今日は小企業が売上確保するのに必要なことを、小規模企業白書2024年版の概要からご紹介します。
中小企業診断士の宮澤奈緒子です。
「小規模企業白書」という国が2015年から発行している白書があります。
白書というのは、政府がある方面について、その現状の分析と将来の展望をまとめた実状報告書。
「小規模企業白書」は、小さな企業についての分析と将来展望が描いてある報告書、ということになります。
■小規模企業白書(中小企業庁サイト)
小規模企業者を「小企業」や「小規模事業者」と言ったりします。小さな企業。
企業と書いてますが、法人ではない個人事業主も含みます。お一人でやっている方も。私も小規模企業者です。
「小規模企業者」の定義についてはページの最後に。
小企業の売上確保
調査をもとに白書では、小企業が売上確保するには「コストを把握した適正な価格設定や、顧客ターゲットの明確化を行った上で新規顧客の獲得に取り組むことで、売上高の増加につながることが期待される。」としています。
「コストを把握すること」
コストを把握している事業者ほど、自社製品・サービスの優位性を価格に反映できている。(図1)
どんぶり勘定でなく、製品・サービスごとにコスト(原価)を把握している方が、価格に反映できている調査結果です。
製品・サービスごとにしっかりコスト(原価)把握することが大切なのです。
先日、飲食店さんの「原価計算と価格設定」のご支援に伺いました。自店の決算内容、メニュー原価を具体的にしっかり把握したことで、勇気が必要だった値上げ(価格反映)の意思決定もご自身でできました。
■原価計算と価格設定(相談事例)
当然、お客様が離れてしまうのが心配です。お客様との関係性を強くする販売促進策とあわせて継続してご支援中です。
「顧客ターゲットを明確化すること」
顧客ターゲットの明確化を行っている事業者ほど、年間売上高が増加する見通し。(図2)
このデータの方が「明確にできている企業」と「明確にできていない企業」のポイント差が大きく出ています。
小企業こそ、顧客ターゲットを明確にすることは大切だと私は思っています。
「顧客ターゲット」
つまり自社(自分、提供する商品・サービス)が、対象とするお客様が明確になっていることが、売上高に影響しているのです。
自社が対象とするお客様とは、自社の商品・サービスを支持してくれるお客様のこと。ファンになってくれるお客様のこと。お客様の人物像(ペルソナ)と言い換えることもできます。
例えば、
・お客様の属性(男女、年代、ライフスタイル、家族構成)
・商圏(どの地域のお客様なのか。地域密着なのか、広域なのか対面なのか、オンラインなのか)
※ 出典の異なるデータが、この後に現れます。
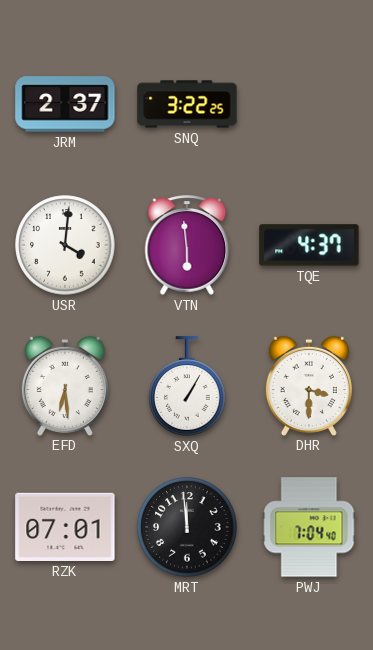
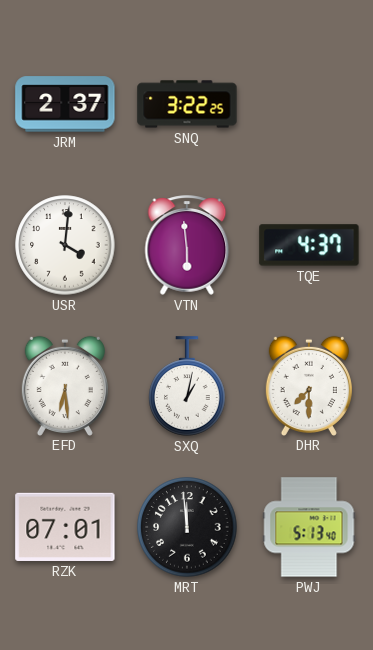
SXQ: 1:05 -> 1:02
DHR: 3:30 -> 7:30
PWJ: 7:04 -> 5:13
・利用シーン(ビジネス、プライベート、一人で、家族で、仲間で、時間帯)
お客様の人物像(顧客ターゲット)が明確でないと、具体的にやること(手段)がブレます。
そして仮説検証を繰り返す
顧客ターゲットの設定は、ある意味、仮説とも言えます。仮説を立てて取り組んでみて、仮説を検証する。そして仮説を修正していく。大切なのは仮説検証を繰り返すことです。
PDCAサイクルとも言いますね。
P(Plan計画)→D(Do実行)→C(Check検証)→A(Action改善行動)
私のこのホームページも運用開始から1年ちょっと。
反応を見て、試行錯誤を繰り返しております。少しずつ変わっています。
目下、最も気になるのは私の顔写真(笑)!
そして当事者としても思います。
一人で考えていると客観性を持つのが難しい。他人と話すことで自分が見えることがあります。
■新潟県内の専門家派遣制度に登録されています
専門家派遣制度でのご相談を行っています。令和6年度は要件に該当すると無料で対応できる制度もあります。ご相談ください。
小規模企業者とは
「小規模企業者」とは、従業員20人以下(商業(卸売業・小売業)・サービス業は5人以下)の事業者等を指します。中小企業基本法に規定されています。
つまり
製造業:従業員20人以下
卸売業:従業員5人以下
小売業:従業員5人以下
サービス業:従業員5人以下
(参考)「小規模企業者」と「小規模事業者」の違いを教えてください
「小規模企業者」とは、中小企業基本法第2条第5項に規定する従業員20人以下(商業(卸売業・小売業)・サービス業は5人以下)の事業者等を指します。一方「小規模事業者」とは、商工会及び商工会議所による小規模事業者の支援に関する法律第2条に規定する、商工会・商工会議所の支援対象となる小規模の商工業者や、所得税法施行令第195条に規定する青色申告を行う不動産所得の金額及び事業所得の金額の合計額が300万円以下の事業者等を指します。